**Exercise materials:**
□ □ □

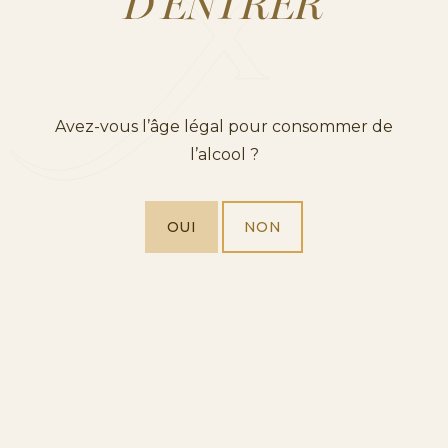
D’ENTRER
Avez-vous l’âge légal pour consommer de
l’alcool ?
OUI
NON
S ? »
RETOUR À « Q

□ □ □

**Work instructions:**
Copy out the full material exactly. Pictures should not appear in it.

**Written solution:**
D’ENTRER
Avez-vous l’âge légal pour consommer de
l’alcool ?
OUI
NON
S ? »
RETOUR À « Q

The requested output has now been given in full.